The answer isn’t as simple as choosing between humans or a chatbot. Behavioral science shows us that the optimal solution is a carefully selected combination of both, with a few clever human-centric design hacks along the way.

Humans and AI - DataRobot Blog

Creating a Great Chatbot Customer Experience Is Difficult

Customer experience is the new marketing battleground. One survey on the role of marketing found that 89 percent of companies expect to compete mostly on the basis of customer experience, up significantly from 36 percent just four years ago. Less than half of those surveyed believed their customer experience capabilities were superior to those of their peers.

Perhaps the biggest challenge to moving customer experience to chatbots is that 86 percent of consumers prefer humans. And businesses might be underestimating the challenge. Research by NICE inContact shows that businesses tend to underestimate customers’ satisfaction with human-assisted methods of customer service and overestimate satisfaction when it comes to self-service methods like chatbots.

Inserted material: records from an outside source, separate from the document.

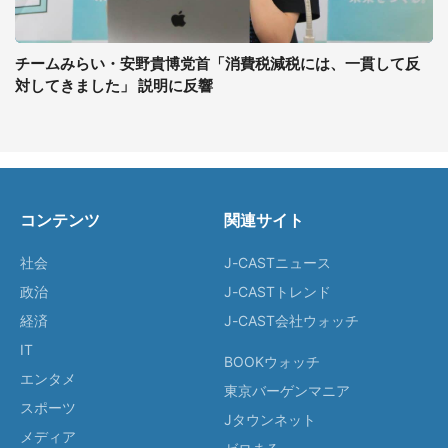
チームみらい・安野貴博党首「消費税減税には、一貫して反
対してきました」 説明に反響
コンテンツ
関連サイト
社会
J-CASTニュース
政治
J-CASTトレンド
経済
J-CAST会社ウォッチ
IT
BOOKウォッチ
エンタメ
東京バーゲンマニア
スポーツ
Jタウンネット
メディア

Even big tech companies, with massive resources at their disposal, can fail the chatbot challenge. During its Build 2016 conference in late March 2016, Microsoft CEO Satya Nadella described chatbots as “conversations as a platform,” and the “third runtime.” Nadella was saying that chatbots were as important to humanity as the operating system or the web browser. Just weeks later, at its April 2016 developer conference, Facebook unveiled a bot API for its Messenger messaging app. But after only ten months, when its AI bots hit a 70 percent failure rate, Facebook scaled back its ambitions and focused its efforts elsewhere. Despite the hype, their chatbots could only fulfill about 30 percent of requests without the intervention and assistance of human agents.

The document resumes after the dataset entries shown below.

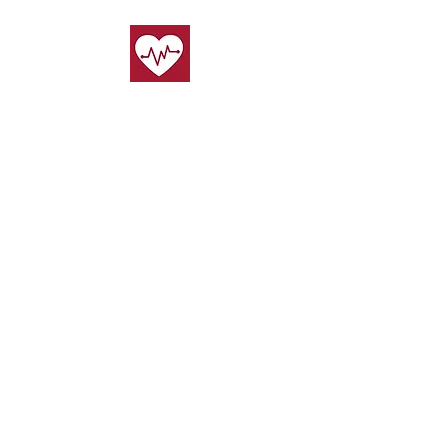
Stichting ÖzVeld Life Support is een multiculturele non-
profitorganisatie en erkend reanimatiepartner van de
Nederlandse Hartstichting, HartslagNU en
Nederlandse Reanimatie Raad (NRR), met als doel om
kennis, kunde, training en bijkomende ondersteuning
te bieden en te verspreiden binnen Nederland op het
gebied van reanimatie, eerste hulp, vrouwenharten en
bedrijfshulpverlening.
Wist je dat je
de trainingen
via je
zorgverzekering
kunt declareren
als je aanvullend verzekerd bent.
Cookies
l
Privacy
l
Disclaimer
l Algemene
voorwaarden
Stichting ÖzVeld Life Support
Galateestraat 7d​
3044 EC Rotterdam
KVK:
93005156
0643813057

Beware the hype. The current generation of AI has narrow intelligence. It can be trained to perform single tasks within well-defined boundaries, but it doesn’t have common sense, general knowledge, or the out-of-the-box thinking ability to solve problems.

Chatbot Success in Sales

Don’t despair because it’s challenging to get chatbots right. When used strategically, chatbots can perform as well as, or even better than, humans.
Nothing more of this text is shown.